Nominations are not the only hot potatoes that Donald Trump is tossing at Congress. There are plenty of others. Sens. Susan Collins (R-ME) and Thom Tillis (R-NC) are going to be the Democrats' top targets in 2026. Collins represents a blue state; Tillis is from a purple state. Although Trump carried North Carolina, Democrats were elected governor, lieutenant governor, attorney general, secretary of state, and superintendent of public instruction, so Democrats can definitely win statewide there. Both of the senators know that every vote they take on Trump's nominations could provide fodder for ads in 2026, so they will have to weigh their votes very carefully.
But other senators up in 2026, even those from deep-red states, will also have to think carefully before voting blindly for all of Trump's nominees and bills. For example, will Sen. Mike Rounds (R-SD) and Steve Daines (R-MT) vote for tariffs on Chinese products (assuming Trump doesn't try to bypass Congress)? Those tariffs will create retaliatory tariffs that will bankrupt many farmers in their states. Do Rounds and Daines want to have to defend their votes in 2026?
What will Sen. John Cornyn (R-TX) do when Trump orders ICE to deport illegal immigrants and ICE raids farms and businesses all over Texas, arresting all the brown people, some of whom are U.S. citizens, and puts them in internment camps for deportation with no due process? Those citizens may have friends and families who get to vote in 2026, and Democrats might just try to make hay (or alfalfa) from Cornyn's vote.

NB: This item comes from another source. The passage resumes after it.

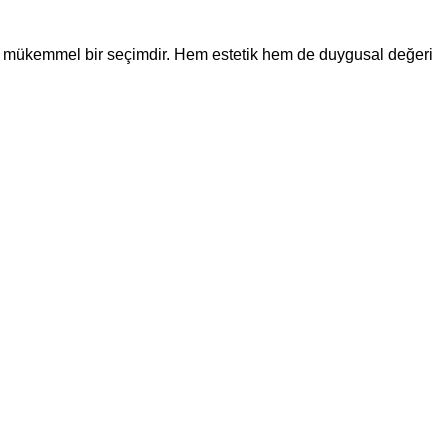
çin mükemmel bir seçimdir. Hem estetik hem de duygusal değeri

In short, many Republican senators up in 2026 will face dilemmas over and over in the next year. They may have to (repeatedly) choose between what Trump wants and face the music in the midterms, when the president's party usually gets hit hard, or abandon Trump, join with the Democrats (and their own constituents) and face a primary against an opponent supported by Trump.
These considerations could lead to odd alliances. Sen. Elizabeth Warren (D-MA) and Sen. Joni Ernst (R-IA) might join forces concerning pork (literally), albeit for different reasons. Sen. Mitch McConnell (R-KY) and former CIA agent and Sen.-elect Elissa Slotkin (D-MI) are actually probably on the same page about national security and might work together to block the nomination of Tulsi Gabbard for DNI. There are likely to be more. Fundamentally, a lot of what Trump wants is not good for some senators' constituents, and the Democrats are surely going to try to peel votes away from Trump using the argument that senators who vote against their own constituents' interests do so at their own peril. (V)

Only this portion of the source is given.